The large incision used during the standard procedure can lead to a longer and more painful postsurgical recovery. Patients with artificial heart valves have to take medicines to keep potentially deadly clots from developing around them.

"Using this new technique, we restore the patient's own valve, preventing the need to replace it with a mechanical valve that will require lifelong blood thinner medications for the patient," said Lawrie, who holds the Michael E. DeBakey Endowed Chair for Cardiac Surgery at The Methodist Hospital, in Houston.

So far the robotic procedure has had a 100 percent success rate.

Lawrie reports on the procedure in an article published in the September issue of the journal Annals of Thoracic Surgery.

Lawrie was in the headlines in March, when he replaced the aortic valve of former first lady Barbara Bush.

A native of Australia, Lawrie arrived in Houston in 1974 and completed a fellowship in cardiovascular surgery at the Baylor College of Medicine. He then received an invitation to join the surgical staff of Dr. Michael E. DeBakey, with whom he was professionally associated for more than two decades.

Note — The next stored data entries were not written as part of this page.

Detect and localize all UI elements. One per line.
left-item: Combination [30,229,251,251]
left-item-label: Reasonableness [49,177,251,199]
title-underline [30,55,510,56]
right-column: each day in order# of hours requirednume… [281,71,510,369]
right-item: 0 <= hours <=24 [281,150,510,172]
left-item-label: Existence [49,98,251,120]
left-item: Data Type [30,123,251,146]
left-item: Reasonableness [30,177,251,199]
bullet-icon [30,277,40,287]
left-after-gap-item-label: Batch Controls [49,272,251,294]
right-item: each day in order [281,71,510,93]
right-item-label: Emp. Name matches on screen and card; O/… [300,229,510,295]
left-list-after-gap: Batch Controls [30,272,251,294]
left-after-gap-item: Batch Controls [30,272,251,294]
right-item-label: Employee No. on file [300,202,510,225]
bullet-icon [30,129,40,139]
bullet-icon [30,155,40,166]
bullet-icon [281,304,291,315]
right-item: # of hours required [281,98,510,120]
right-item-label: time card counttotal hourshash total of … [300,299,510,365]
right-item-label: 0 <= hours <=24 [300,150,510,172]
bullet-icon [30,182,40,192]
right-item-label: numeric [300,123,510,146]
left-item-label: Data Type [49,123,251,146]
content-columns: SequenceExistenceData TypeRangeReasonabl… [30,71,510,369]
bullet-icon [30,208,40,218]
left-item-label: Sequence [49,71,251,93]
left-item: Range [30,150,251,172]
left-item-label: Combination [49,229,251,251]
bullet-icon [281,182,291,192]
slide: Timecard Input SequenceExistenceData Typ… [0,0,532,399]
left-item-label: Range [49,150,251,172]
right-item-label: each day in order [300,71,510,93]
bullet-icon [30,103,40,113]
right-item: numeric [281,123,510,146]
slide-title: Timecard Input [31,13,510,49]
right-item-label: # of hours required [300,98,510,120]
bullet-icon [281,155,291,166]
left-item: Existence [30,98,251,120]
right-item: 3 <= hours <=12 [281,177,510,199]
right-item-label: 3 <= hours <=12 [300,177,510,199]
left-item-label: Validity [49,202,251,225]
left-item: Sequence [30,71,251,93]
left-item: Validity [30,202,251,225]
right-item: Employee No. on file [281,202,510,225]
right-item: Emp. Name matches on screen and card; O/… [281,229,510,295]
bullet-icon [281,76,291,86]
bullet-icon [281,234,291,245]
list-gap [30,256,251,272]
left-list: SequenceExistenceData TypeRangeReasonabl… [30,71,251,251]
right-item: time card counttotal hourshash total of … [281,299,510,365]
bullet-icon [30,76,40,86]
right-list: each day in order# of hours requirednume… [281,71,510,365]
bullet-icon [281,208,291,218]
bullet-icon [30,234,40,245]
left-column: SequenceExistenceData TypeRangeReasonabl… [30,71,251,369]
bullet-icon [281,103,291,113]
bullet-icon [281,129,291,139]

DeBakey and an army of his former protégés and associates have pioneered many of the heart surgery procedures in use today. DeBakey's innovations include coronary bypass surgery, the use of artificial grafts to replace or repair damaged blood vessels and the first use of an artificial pump to assist diseased left ventricles.

In 2005, at the age of 97, DeBakey was involved in another bit of surgical trailblazing when he became the oldest person to undergo and survive the repair of a ruptured aortic aneurysm. Decades earlier, DeBakey developed the procedure surgeons used to repair his torn aorta.

DeBakey, the son of Lebanese immigrants, never retired from the practice of medicine and was still performing a limited number of surgical procedures into his mid-90s. He died in July 2008 of what were called natural causes. He would have turned 100 on Sept. 7, 2008.